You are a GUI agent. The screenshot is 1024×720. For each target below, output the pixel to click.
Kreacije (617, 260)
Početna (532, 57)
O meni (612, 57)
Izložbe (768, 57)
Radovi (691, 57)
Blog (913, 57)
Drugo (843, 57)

==

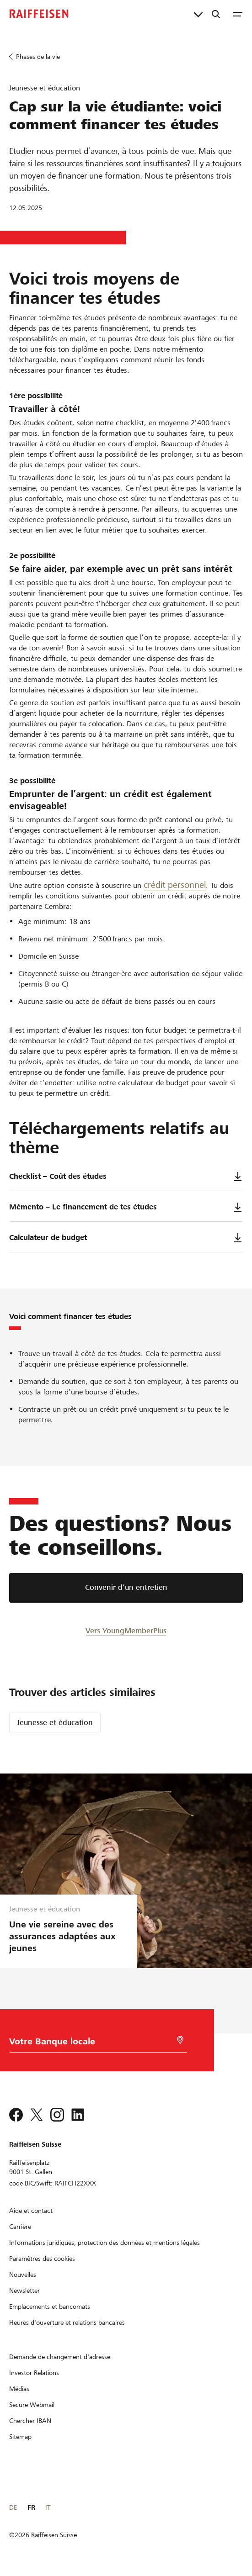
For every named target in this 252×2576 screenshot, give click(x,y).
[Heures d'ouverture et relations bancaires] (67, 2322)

## TASK TO COMPLETE
Look through the lines above and collect those with the word "screenshot".

## RESULT
You are a GUI agent. The screenshot is 1024×720. For each target below, output the pixel to click.
For every named target in this 252×2576 screenshot, give click(x,y).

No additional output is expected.